How to think about errors in your codeTags: engineeringerrorsphilosophyreliability
Let us talk a bit about what is an error in a software engineering context. And more importantly, what can we do when one happens. Have you ever discussed with your colleague if this particular case should be handled as an exception or if-else condition? Or have you heard someone saying - “this case should never happen in production because of reasons…”? As a software engineer, I spend a lot of time considering how particular inputs and situations should be handled. Is it an error? It is an expected situation? Here I am going to share an approach I settled on when designing a libraries: libstyxe, libsolace, etc.
Generally, when talking with colleagues with some engineering experience - there is always a consensus that errors do happen. There is, however, rarely an agreement of what an error is?
What is an error?
It might seems like an odd question to ask: “what is an error?”. Surely we all know one when we see it. And why would you have errors in your code in the first place? Shouldn’t our programs be error-free? Yeah - real-world questions here.

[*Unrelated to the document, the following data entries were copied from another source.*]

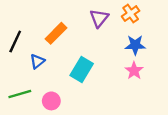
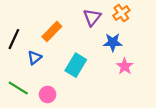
blue star: (135, 45) -> (113, 42), moved
green line: (20, 94) -> (18, 88), turned 48

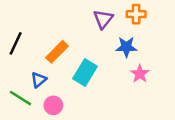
orange cross: (121, 13) -> (136, 14), turned 35
orange rectangle: (52, 31) -> (57, 52), moved
blue triangle: (35, 58) -> (39, 80), moved

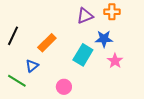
purple triangle: (103, 19) -> (85, 16), turned 30
cyan rectangle: (85, 73) -> (83, 55), moved
pink circle: (53, 105) -> (64, 87), moved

One way to think about a program is like a sequence of action to achieve some goal. For example: compute the result of a division of two variables; play the content of that audio file; display pictures of my favorite cat I have saved over there; let me enter this data in a file for the record and create a report based on that data.
Notice something common - unlike infamous “hello world” program that takes no input and always produces the same result no matter what - programs in examples are designed to solve real problems (such as displaying cat pictures!) - Although to be useful they all have some flexibility. That is - it is possible to use the same program to display dog pictures also. To do that - a program needs to take some input. After all, we may like different cats. Or music. Or have different business data. So different users have different inputs and expect different output - most of the time. This extra freedom - to operate on a user-provided data - comes with a price. It is possible that user inputs may be ‘invalid’ in some sense? Division by zero, a filename that does not exist, none existent cat species (Oh-NO!) What a program is to do in that case? Is that a program’s fault/error?
Now it is all fun and games - when you deal with simple programs designed to do one thing and operating with a single user. How about something more challenging: a service that takes input from 100s, millions, billions of request. How about banking service? Airline departure control systems? Any issue with a user input gets that much worse.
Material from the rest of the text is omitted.